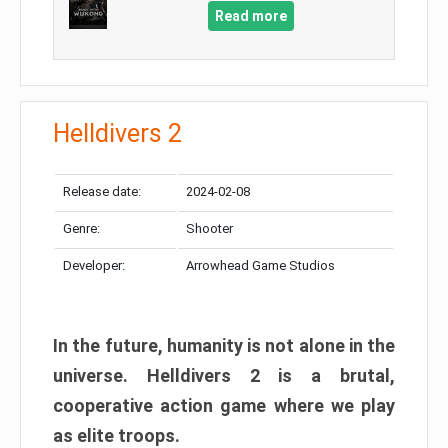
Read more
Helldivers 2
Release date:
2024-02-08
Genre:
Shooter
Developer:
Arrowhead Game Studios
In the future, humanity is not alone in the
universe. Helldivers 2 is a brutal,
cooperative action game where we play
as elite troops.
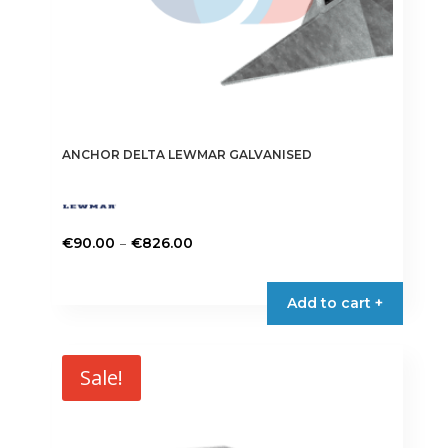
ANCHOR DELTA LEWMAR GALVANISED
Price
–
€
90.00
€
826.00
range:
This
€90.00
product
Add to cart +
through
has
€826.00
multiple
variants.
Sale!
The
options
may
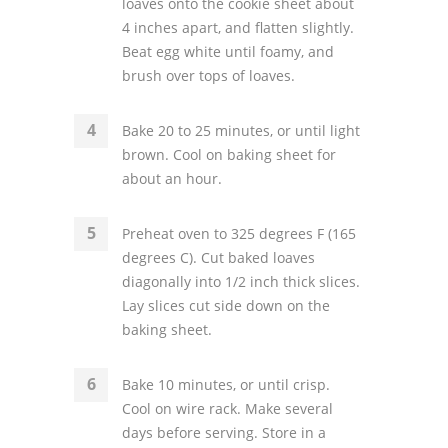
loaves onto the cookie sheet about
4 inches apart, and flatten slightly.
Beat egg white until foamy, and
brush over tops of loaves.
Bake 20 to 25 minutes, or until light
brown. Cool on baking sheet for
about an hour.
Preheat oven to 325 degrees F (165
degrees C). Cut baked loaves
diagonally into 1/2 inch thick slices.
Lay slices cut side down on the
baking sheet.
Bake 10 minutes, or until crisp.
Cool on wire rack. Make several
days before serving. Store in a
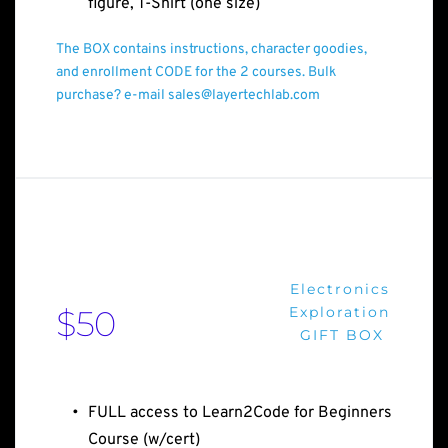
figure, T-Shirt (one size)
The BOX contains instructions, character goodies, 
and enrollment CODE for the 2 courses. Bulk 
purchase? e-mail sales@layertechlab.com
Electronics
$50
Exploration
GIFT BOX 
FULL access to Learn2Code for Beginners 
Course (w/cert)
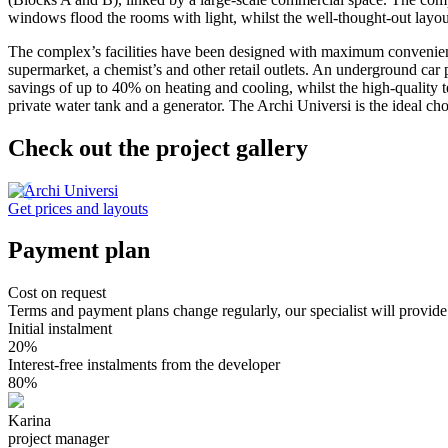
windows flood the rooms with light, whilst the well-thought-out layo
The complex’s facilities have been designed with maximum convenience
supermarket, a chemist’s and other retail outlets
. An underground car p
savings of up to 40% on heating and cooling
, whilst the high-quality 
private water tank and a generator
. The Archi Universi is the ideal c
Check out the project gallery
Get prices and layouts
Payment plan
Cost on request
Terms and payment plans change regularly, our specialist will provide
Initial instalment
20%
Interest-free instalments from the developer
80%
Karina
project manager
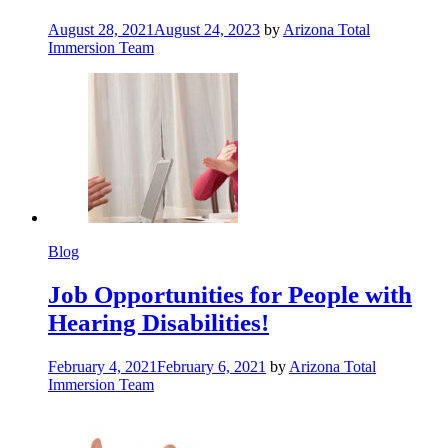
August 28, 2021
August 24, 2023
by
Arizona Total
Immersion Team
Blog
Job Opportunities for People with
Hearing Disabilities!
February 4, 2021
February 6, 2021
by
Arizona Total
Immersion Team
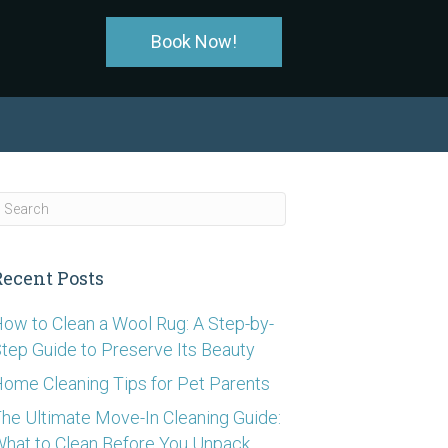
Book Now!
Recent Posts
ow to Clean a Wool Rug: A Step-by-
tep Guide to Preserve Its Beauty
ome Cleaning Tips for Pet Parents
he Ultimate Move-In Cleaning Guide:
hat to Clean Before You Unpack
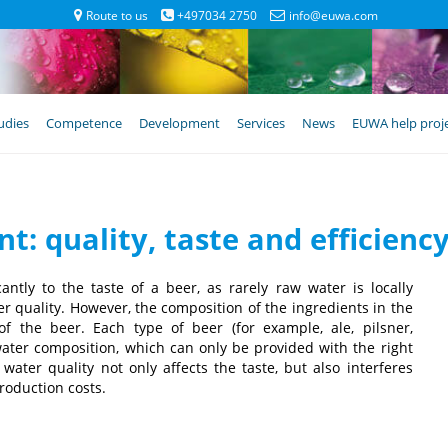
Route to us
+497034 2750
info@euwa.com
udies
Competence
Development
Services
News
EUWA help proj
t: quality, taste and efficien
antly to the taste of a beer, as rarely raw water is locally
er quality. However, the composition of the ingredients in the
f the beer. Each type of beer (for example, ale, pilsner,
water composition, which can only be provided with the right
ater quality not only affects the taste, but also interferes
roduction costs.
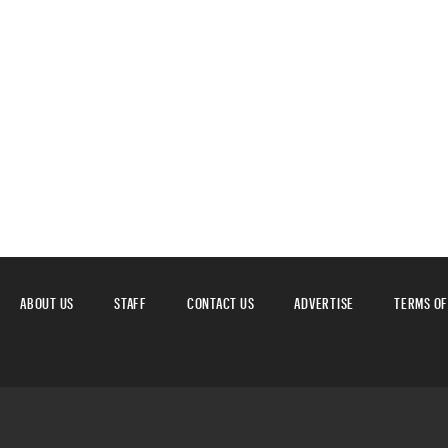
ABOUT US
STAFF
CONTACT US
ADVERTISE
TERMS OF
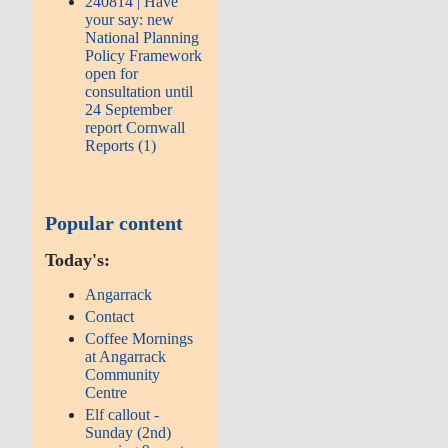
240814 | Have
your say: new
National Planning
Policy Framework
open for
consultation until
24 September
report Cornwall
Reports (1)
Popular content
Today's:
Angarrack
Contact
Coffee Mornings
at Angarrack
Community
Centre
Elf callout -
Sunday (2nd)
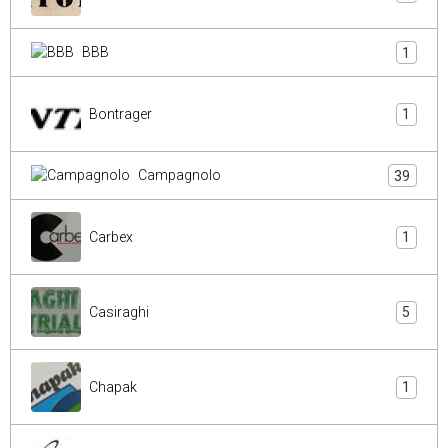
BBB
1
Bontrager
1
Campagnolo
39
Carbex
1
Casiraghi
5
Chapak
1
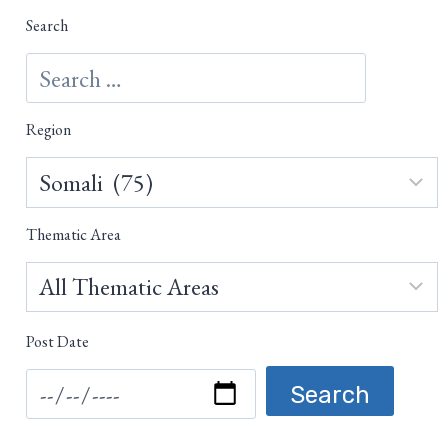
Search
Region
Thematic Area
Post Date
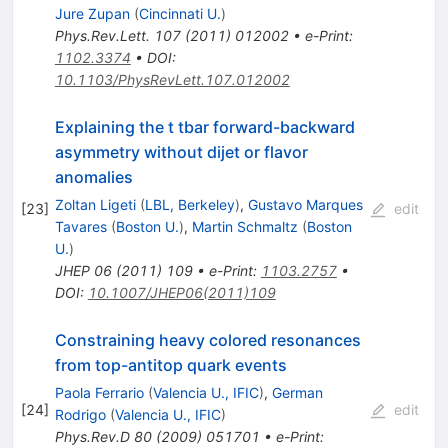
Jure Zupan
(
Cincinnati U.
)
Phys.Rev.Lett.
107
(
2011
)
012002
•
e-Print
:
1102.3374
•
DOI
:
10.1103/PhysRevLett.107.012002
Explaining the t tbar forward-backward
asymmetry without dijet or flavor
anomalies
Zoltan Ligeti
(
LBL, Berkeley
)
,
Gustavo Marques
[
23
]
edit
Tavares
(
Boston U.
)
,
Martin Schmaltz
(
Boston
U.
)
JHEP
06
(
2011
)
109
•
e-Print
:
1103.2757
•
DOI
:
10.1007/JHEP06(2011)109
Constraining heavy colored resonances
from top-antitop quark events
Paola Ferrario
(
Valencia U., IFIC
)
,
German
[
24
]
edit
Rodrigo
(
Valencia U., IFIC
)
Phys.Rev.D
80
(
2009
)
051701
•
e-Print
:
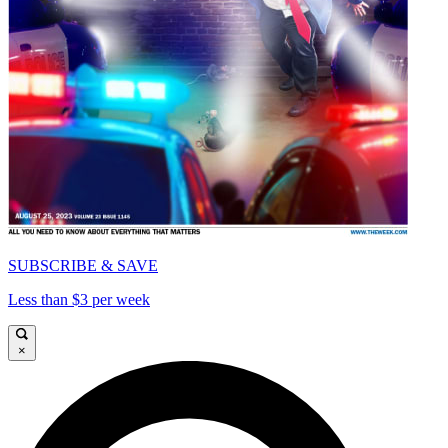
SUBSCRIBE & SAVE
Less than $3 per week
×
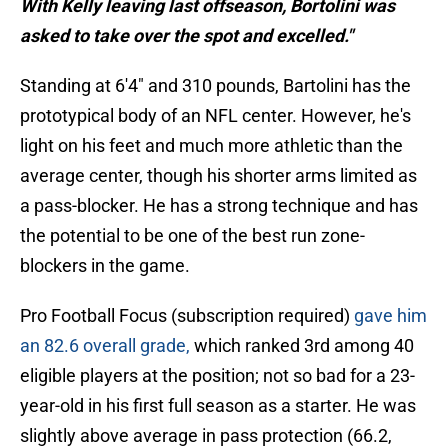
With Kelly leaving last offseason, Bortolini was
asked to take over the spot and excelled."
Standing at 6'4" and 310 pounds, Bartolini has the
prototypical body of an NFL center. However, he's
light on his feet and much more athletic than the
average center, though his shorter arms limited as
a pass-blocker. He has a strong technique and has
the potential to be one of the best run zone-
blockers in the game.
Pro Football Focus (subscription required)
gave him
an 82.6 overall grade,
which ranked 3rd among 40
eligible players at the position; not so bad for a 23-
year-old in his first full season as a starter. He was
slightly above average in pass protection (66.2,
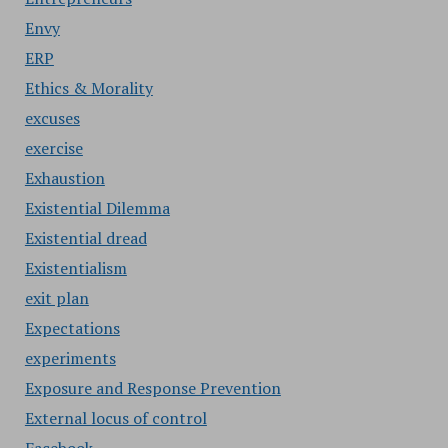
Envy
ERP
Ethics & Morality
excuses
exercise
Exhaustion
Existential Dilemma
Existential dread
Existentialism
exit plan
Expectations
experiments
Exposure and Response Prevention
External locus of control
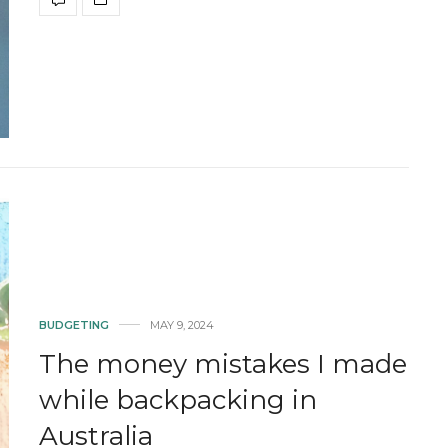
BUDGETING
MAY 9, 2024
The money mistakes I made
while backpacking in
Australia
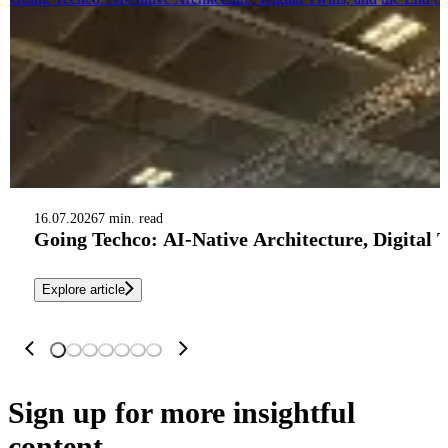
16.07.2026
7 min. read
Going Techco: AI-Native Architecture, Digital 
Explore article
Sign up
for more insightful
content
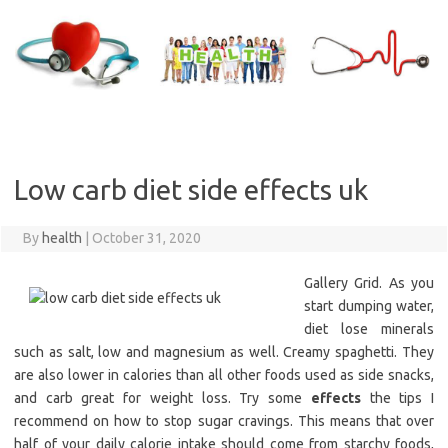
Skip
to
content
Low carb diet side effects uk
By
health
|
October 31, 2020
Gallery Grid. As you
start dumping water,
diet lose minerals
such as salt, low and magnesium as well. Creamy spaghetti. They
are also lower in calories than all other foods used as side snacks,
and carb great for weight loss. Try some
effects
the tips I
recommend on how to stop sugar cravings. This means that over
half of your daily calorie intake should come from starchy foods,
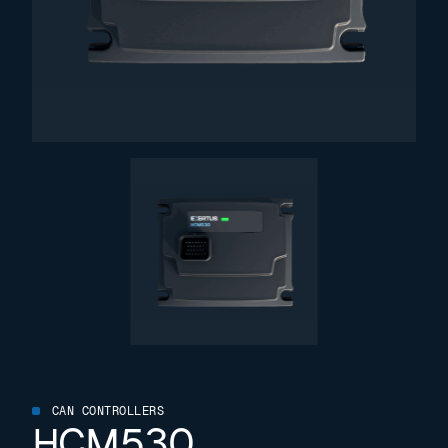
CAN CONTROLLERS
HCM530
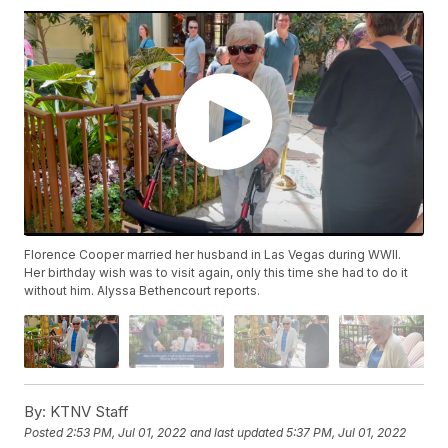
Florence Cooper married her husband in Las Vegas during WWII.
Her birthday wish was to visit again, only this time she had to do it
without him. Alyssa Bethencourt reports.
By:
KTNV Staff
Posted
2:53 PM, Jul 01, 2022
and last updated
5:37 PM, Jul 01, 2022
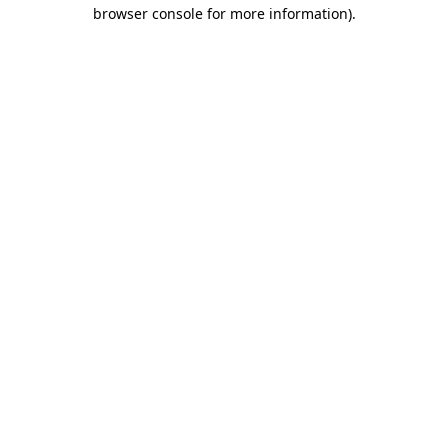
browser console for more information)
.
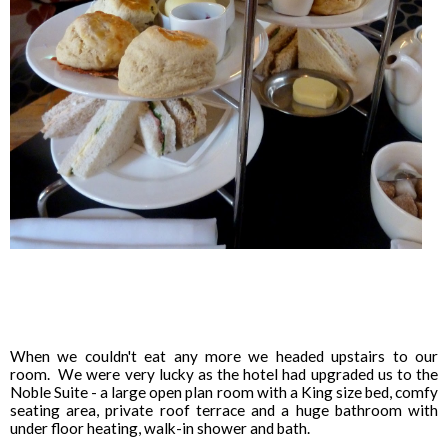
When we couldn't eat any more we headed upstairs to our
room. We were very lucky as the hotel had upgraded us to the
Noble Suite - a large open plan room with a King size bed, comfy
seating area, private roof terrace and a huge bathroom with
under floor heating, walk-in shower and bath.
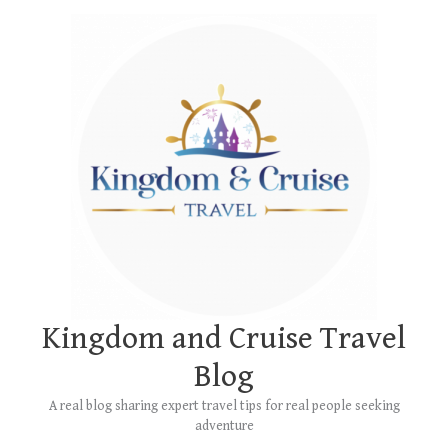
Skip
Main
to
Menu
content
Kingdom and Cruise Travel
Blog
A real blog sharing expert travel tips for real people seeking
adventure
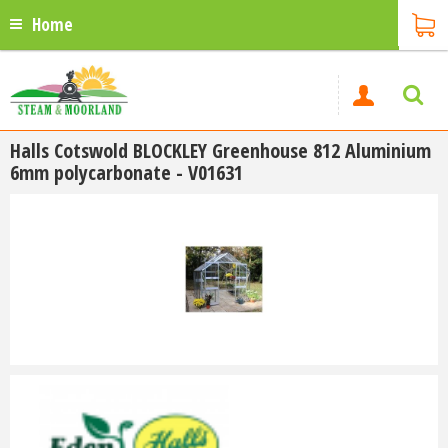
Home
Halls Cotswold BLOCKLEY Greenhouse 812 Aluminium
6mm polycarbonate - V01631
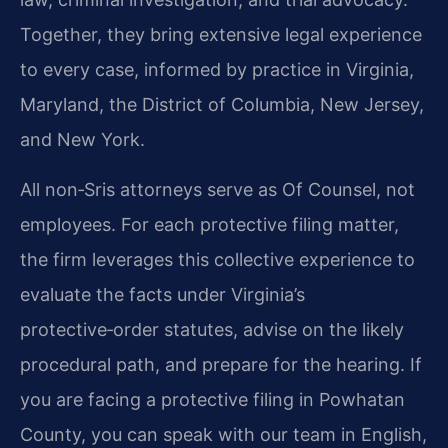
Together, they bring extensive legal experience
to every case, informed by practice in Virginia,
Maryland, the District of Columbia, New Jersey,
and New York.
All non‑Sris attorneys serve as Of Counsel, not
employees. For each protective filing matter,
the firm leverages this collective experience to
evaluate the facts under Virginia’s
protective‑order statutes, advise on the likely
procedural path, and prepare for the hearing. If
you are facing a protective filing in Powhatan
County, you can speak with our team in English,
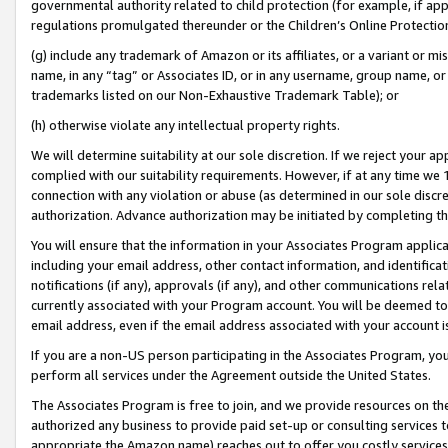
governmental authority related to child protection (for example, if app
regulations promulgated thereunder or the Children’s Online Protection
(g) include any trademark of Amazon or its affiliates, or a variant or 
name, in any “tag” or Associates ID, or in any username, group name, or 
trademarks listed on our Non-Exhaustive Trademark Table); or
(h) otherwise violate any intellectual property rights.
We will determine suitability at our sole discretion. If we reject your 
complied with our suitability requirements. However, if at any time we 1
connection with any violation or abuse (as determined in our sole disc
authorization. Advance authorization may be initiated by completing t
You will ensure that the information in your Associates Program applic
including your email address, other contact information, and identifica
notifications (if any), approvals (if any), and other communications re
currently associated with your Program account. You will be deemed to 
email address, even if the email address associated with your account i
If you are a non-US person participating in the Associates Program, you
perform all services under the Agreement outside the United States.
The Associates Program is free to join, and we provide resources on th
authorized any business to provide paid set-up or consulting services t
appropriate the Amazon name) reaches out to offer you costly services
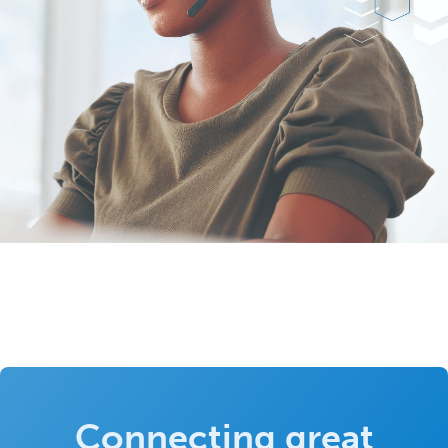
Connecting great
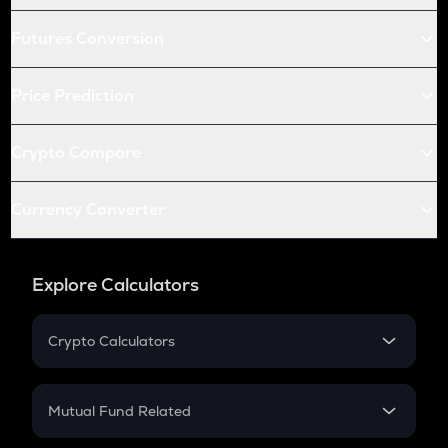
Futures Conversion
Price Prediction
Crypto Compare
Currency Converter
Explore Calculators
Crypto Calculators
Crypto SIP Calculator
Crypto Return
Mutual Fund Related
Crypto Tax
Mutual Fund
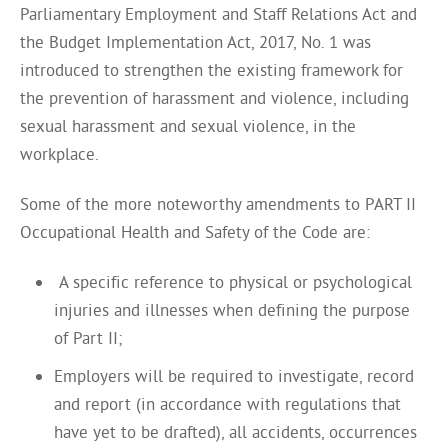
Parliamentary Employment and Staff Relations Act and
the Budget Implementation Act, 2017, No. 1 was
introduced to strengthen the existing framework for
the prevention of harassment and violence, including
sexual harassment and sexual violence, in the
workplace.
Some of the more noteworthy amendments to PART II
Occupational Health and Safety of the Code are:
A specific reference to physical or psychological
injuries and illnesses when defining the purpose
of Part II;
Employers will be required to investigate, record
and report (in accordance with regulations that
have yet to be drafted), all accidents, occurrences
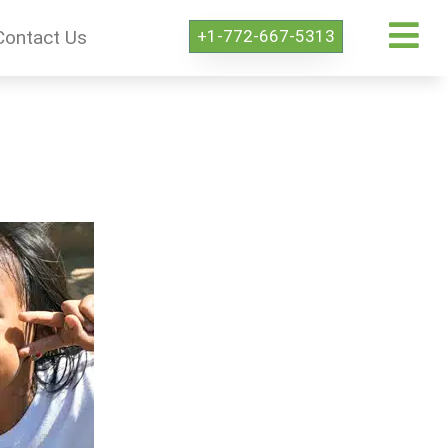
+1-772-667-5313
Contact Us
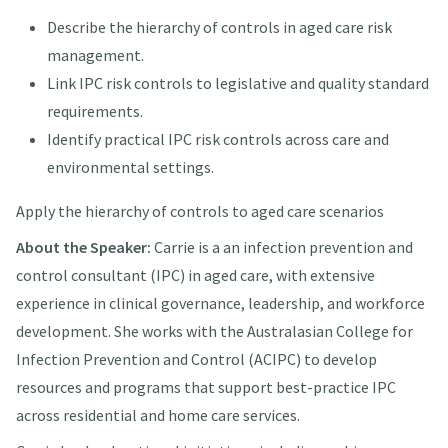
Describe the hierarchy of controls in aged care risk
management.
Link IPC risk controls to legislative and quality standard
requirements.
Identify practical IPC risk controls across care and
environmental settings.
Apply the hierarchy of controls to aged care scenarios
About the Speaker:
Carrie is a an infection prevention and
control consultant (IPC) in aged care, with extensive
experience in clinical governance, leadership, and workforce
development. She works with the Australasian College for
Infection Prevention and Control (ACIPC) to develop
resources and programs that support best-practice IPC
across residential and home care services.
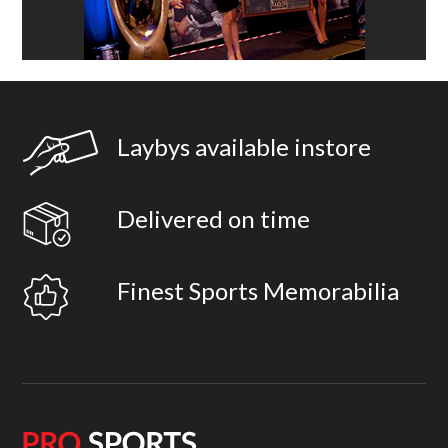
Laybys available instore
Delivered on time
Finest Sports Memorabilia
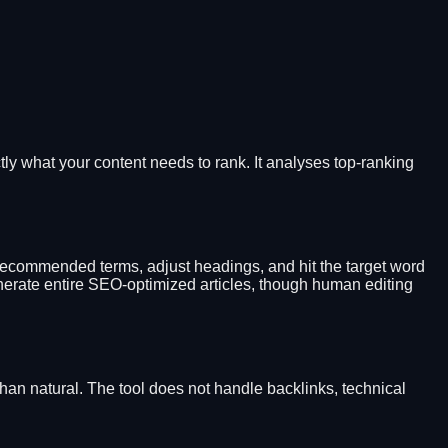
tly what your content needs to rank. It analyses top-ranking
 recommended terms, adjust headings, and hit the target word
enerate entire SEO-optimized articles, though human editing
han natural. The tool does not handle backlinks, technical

▶ [EXERCISE BRIEF]:
Text only, no pictures: please print exactly the lines above from the line with "Kingdom and Cruise Travel" up to and including the line with "connection with any", and nothing else.

▶ [EXERCISE RESPONSE]:
Kingdom and Cruise Travel
Blog
A real blog sharing expert travel tips for real people seeking
adventure
Home
Halls Cotswold BLOCKLEY Greenhouse 812 Aluminium
6mm polycarbonate - V01631
Together, they bring extensive legal experience
to every case, informed by practice in Virginia,
Maryland, the District of Columbia, New Jersey,
and New York.
All non‑Sris attorneys serve as Of Counsel, not
employees. For each protective filing matter,
the firm leverages this collective experience to
evaluate the facts under Virginia’s
protective‑order statutes, advise on the likely
procedural path, and prepare for the hearing. If
you are facing a protective filing in Powhatan
County, you can speak with our team in English,
governmental authority related to child protection (for example, if app
regulations promulgated thereunder or the Children’s Online Protection
(g) include any trademark of Amazon or its affiliates, or a variant or 
name, in any “tag” or Associates ID, or in any username, group name, or 
trademarks listed on our Non-Exhaustive Trademark Table); or
(h) otherwise violate any intellectual property rights.
We will determine suitability at our sole discretion. If we reject your 
complied with our suitability requirements. However, if at any time we 1
connection with any violation or abuse (as determined in our sole disc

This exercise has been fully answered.